Early in 2023, a utility contractor needed to upgrade the service vehicles in its repair fleet, a regular occurrence that improved efficiency and performance. The company budgeted for the capital expense and had adequate funds available for a cash transaction.
However, with rates rising and an uncertain economic forecast ahead, they chose a different option this time: equipment financing with Wells Fargo.
Instead of locking up their liquidity in fixed assets, the company financed their boom trucks and service vehicles with a $20 million equipment finance loan. The decision provided a cost-effective solution that simultaneously supported their growth and preserved their working capital for other business strategies.
Fixed-rate equipment financing attracts first-time borrowers
As more treasury and finance professionals look for ways to navigate economic headwinds, manage unpredictable supply chains, and reduce their risks, equipment financing is growing in popularity. Some mid-market companies—those with revenues between $50 million and $2 billion—find equipment financing particularly attractive right now. Past equipment financing recipients and first-time borrowers are thinking differently about capital expenses, and exploring creative ways to keep working capital intact.
The benefits are numerous. Financing equipment can help businesses to:
- Acquire or upgrade equipment
- Preserve working capital and liquidity
- Generate cash by funding owned, not previously financed equipment
- Automate processes to increase productivity and reduce expenses
- Manage equipment risk proactively
One of the biggest advantages of equipment financing is its flexibility. Companies can finance projects of all sizes, from $50,000 of telecom equipment or office furniture, to millions for custom manufacturing components, construction hardware, agricultural equipment, business aircraft, and specialty items.
Companies can even monetize existing assets. Many lenders have options suited to existing equipment with long lifespans.
Flexible options help companies use cash and existing credit lines wisely
Borrowers appreciate the longer loan terms and fixed rates common with equipment financing. Both help use cash wisely during dynamic times.
In many cases, equipment financing frees capacity on existing credit lines. Instead of draining other credit facilities (or trying to renegotiate credit limits in a tightening market), a separate equipment finance loan leaves credit available for business expansion, real estate purchases, or other strategies.
Wells Fargo offers a wide range of loan and lease solutions for equipment financing, from small and high-volume standardized financings to large and highly-structured transactions. Various assets across industries may qualify.
Equipment financing offsets risk of long delivery windows
Equipment financing can be a powerful tool when businesses don’t have the luxury of pulling back on capital expenditures.
A mid-sized manufacturing firm, for example, faced uncertain delivery times for much-anticipated factory equipment. An order they’d placed nearly two years before was finally scheduled for delivery and installation in 2023.
However, the company was now in a very different situation where tying up their liquidity did not make sense.
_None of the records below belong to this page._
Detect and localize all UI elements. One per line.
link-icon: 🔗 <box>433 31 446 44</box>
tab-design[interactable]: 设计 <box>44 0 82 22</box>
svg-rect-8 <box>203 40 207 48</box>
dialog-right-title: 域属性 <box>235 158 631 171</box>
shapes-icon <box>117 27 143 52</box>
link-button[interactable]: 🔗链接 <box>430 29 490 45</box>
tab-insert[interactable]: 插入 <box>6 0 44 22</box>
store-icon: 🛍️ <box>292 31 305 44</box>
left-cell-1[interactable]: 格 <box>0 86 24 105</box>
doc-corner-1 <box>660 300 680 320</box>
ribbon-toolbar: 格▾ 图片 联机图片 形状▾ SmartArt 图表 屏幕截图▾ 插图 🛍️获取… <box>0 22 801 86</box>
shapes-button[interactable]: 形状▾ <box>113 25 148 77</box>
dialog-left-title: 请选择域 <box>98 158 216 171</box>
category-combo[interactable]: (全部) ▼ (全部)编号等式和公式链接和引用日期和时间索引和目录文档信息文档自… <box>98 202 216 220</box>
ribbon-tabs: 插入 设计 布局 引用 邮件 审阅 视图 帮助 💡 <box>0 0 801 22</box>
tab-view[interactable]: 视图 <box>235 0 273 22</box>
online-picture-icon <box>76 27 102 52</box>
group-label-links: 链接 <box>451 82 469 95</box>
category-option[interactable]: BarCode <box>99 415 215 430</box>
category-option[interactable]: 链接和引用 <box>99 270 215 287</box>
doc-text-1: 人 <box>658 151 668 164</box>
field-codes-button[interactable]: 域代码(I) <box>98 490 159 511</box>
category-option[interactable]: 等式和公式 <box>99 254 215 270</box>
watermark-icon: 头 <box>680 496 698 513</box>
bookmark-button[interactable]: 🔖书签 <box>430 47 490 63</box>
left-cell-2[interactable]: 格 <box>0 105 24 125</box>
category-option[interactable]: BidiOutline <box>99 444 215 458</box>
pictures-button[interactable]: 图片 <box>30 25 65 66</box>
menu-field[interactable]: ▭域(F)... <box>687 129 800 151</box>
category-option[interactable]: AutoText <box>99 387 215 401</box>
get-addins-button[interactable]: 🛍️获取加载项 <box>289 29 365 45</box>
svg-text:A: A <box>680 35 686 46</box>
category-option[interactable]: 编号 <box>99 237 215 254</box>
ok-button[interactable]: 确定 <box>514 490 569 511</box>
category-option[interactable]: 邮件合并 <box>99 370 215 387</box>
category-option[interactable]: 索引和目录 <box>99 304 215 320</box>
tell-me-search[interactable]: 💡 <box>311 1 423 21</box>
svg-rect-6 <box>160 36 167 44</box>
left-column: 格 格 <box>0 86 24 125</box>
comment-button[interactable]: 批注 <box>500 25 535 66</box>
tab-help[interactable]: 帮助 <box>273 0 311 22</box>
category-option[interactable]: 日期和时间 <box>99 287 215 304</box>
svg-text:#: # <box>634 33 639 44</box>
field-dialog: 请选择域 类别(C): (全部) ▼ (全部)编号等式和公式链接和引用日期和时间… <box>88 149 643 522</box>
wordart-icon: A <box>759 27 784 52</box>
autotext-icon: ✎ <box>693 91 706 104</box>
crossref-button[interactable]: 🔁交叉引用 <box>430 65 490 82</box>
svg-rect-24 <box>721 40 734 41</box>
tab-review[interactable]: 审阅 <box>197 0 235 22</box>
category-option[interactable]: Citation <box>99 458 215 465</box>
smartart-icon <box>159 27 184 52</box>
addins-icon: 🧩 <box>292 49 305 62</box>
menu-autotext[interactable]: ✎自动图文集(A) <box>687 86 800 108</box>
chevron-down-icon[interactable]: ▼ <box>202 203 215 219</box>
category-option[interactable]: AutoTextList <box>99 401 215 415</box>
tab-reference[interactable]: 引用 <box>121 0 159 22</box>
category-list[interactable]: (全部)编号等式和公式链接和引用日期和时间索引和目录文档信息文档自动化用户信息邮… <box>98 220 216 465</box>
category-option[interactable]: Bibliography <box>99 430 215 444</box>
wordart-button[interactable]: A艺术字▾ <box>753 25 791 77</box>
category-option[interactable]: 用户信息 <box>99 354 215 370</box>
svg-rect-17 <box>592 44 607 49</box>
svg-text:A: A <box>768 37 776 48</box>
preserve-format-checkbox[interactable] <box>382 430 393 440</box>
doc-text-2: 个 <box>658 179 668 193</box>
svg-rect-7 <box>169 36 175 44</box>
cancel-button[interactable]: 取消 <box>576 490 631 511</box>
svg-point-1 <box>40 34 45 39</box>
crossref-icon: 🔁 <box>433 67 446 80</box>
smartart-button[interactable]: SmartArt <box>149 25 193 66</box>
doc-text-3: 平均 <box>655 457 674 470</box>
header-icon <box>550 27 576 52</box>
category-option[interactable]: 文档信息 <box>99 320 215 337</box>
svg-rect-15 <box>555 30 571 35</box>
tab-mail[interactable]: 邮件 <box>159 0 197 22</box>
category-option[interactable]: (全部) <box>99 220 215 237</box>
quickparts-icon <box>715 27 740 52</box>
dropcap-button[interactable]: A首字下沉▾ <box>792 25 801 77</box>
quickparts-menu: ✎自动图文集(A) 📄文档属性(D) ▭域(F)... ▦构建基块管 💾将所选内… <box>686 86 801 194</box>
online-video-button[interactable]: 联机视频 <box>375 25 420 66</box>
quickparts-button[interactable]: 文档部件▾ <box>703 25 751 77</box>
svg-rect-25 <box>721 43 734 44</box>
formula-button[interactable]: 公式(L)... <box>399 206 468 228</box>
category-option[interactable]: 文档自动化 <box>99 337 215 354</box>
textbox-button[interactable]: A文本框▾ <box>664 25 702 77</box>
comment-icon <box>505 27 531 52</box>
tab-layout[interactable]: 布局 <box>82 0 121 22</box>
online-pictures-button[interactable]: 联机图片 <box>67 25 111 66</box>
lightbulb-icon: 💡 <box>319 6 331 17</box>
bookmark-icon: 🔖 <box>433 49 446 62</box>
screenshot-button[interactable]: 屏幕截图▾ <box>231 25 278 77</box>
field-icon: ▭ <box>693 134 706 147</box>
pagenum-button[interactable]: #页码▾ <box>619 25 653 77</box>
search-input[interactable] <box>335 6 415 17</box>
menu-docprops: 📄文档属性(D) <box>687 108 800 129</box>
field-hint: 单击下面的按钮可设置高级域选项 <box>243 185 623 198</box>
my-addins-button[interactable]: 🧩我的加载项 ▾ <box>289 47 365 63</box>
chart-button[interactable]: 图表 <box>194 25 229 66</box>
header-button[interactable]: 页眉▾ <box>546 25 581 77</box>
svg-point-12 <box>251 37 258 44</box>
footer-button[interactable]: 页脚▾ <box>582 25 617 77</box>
Instead, they used a $4 million fixed-rate equipment lease from Wells Fargo, matching their long-lived asset with long-lived financing. This strategy kept their working capital free for business expansion and potential acquisitions.
Look for specialized teams with industry expertise
As your organization considers equipment financing, it helps to work with a knowledgeable and experienced bank. Look for a financial institution with deep experience in your industry, and a well-staffed equipment finance specialty area.
These expert resources can share best practices, recommend solutions, and tailor equipment financing packages to the needs of companies of all sizes.